Page images and extracted text
┌──

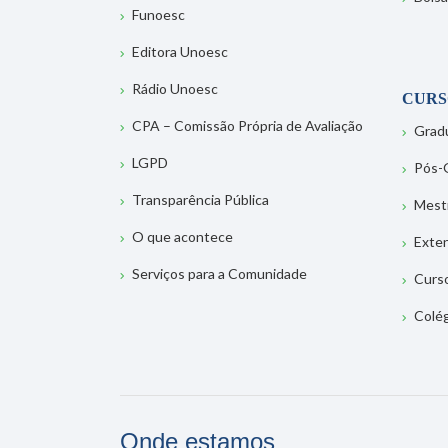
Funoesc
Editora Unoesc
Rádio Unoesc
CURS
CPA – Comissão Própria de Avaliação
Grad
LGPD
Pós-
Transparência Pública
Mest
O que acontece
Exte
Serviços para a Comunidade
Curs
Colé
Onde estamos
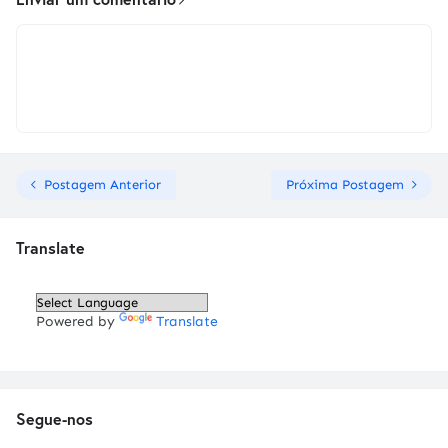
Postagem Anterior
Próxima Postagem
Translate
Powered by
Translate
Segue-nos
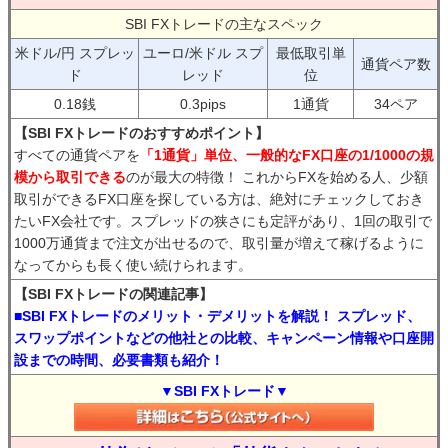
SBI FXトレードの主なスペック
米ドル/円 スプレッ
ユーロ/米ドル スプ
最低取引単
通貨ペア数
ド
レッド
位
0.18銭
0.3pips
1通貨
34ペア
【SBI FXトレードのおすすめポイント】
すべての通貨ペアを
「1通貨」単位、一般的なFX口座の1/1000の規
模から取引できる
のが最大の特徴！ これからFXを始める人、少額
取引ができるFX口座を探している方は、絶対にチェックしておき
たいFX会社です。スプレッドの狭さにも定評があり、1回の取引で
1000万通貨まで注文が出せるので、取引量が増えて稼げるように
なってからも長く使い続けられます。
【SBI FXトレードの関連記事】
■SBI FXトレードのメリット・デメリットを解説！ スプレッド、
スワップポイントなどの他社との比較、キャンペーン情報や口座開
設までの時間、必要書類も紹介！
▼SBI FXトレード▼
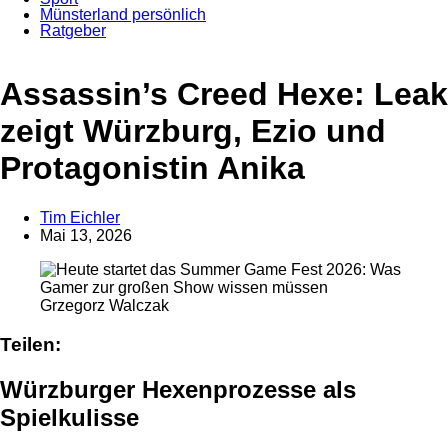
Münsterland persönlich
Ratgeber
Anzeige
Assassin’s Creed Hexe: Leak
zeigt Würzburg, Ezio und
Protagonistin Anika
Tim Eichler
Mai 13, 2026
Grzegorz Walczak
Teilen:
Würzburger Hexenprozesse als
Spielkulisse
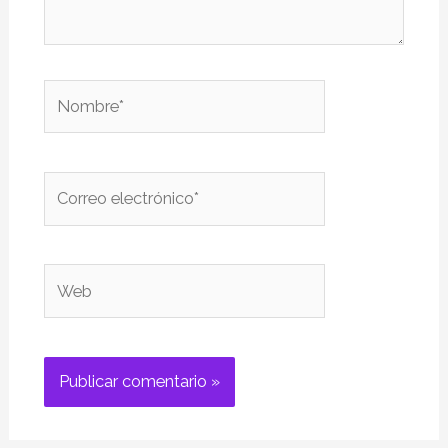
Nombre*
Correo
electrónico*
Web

└──

Each line from the first line of the records through the line containing "取引ができるFX口座を探している方は、絶対にチェックしておき" must be reproduced exactly, with both ends included and all pictures omitted; nothing else belongs in the answer.

◆ **EXERCISE SOLUTION**
Funoesc
Editora Unoesc
Rádio Unoesc
CURS
CPA – Comissão Própria de Avaliação
Grad
LGPD
Pós-
Transparência Pública
Mest
O que acontece
Exte
Serviços para a Comunidade
Curs
Colé
Onde estamos
Postagem Anterior
Próxima Postagem
Translate
Powered by
Translate
Segue-nos
SBI FXトレードの主なスペック
米ドル/円 スプレッ
ユーロ/米ドル スプ
最低取引単
通貨ペア数
ド
レッド
位
0.18銭
0.3pips
1通貨
34ペア
【SBI FXトレードのおすすめポイント】
すべての通貨ペアを
「1通貨」単位、一般的なFX口座の1/1000の規
模から取引できる
のが最大の特徴！ これからFXを始める人、少額
取引ができるFX口座を探している方は、絶対にチェックしておき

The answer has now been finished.